=== DATA FOR THIS EXERCISE ===
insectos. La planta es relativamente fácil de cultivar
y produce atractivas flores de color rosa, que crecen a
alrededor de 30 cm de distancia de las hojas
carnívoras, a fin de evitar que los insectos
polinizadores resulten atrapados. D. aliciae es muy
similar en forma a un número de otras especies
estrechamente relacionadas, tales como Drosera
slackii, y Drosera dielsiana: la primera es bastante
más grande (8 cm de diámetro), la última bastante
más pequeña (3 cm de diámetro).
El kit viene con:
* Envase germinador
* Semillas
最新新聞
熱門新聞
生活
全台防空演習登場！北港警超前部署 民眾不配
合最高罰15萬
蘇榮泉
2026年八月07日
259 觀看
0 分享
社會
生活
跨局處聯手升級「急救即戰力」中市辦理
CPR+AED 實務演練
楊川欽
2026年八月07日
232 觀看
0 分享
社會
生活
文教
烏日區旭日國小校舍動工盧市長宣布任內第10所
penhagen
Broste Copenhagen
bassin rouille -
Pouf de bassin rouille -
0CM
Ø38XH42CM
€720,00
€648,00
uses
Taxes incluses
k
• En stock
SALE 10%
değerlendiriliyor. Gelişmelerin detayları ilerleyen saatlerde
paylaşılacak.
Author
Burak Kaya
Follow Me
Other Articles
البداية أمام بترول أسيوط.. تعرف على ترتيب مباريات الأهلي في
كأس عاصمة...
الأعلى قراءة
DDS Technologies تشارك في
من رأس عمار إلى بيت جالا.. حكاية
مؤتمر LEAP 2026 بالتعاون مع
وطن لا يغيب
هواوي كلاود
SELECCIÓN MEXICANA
===
=== DATA FOR THIS EXERCISE ===
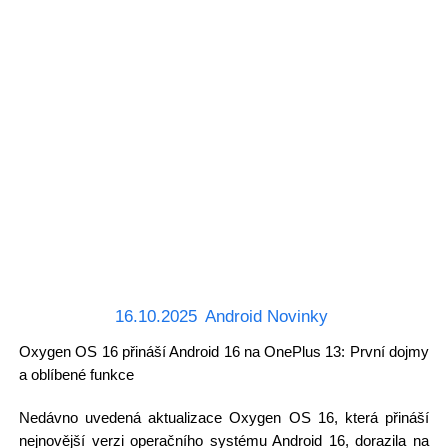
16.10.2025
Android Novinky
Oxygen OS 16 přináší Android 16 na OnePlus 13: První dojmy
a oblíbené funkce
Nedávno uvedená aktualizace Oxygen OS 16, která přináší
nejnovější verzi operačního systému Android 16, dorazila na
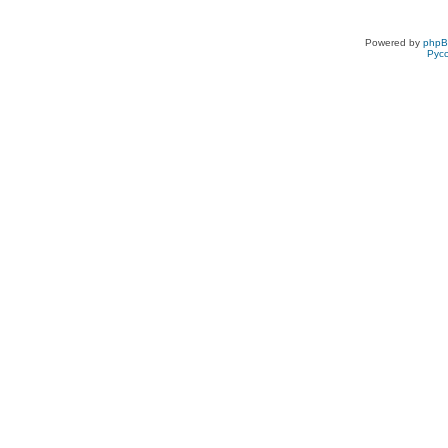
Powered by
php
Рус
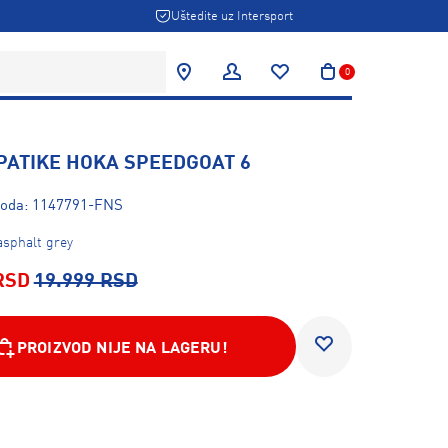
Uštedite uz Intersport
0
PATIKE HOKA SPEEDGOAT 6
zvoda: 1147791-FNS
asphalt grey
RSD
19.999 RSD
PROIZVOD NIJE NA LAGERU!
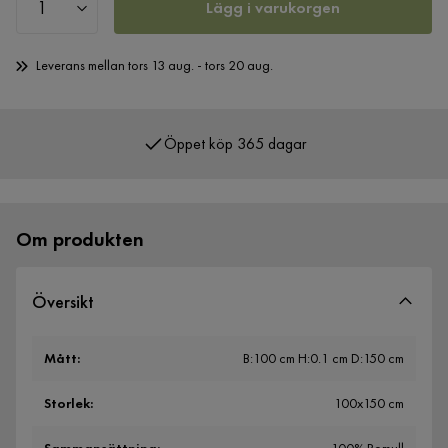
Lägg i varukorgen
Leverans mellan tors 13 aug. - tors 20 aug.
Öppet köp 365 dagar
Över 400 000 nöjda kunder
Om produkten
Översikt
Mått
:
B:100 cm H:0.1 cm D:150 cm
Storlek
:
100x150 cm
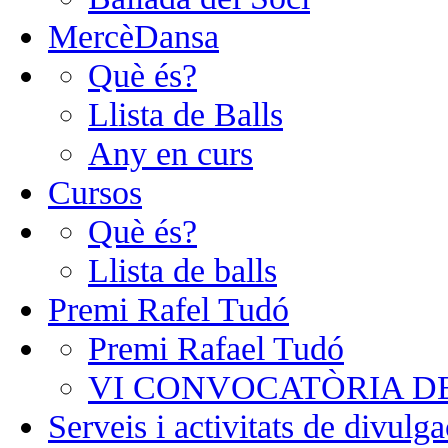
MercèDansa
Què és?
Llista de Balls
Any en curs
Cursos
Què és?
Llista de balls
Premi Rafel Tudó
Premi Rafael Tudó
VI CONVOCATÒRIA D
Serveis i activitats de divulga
===
**TASK**
Looking at the listing above, which lines hold "Android"? Copy every such line.

**ANSWER TO THE PROBLEM**
Android Novinky
Oxygen OS 16 přináší Android 16 na OnePlus 13: První dojmy
nejnovější verzi operačního systému Android 16, dorazila na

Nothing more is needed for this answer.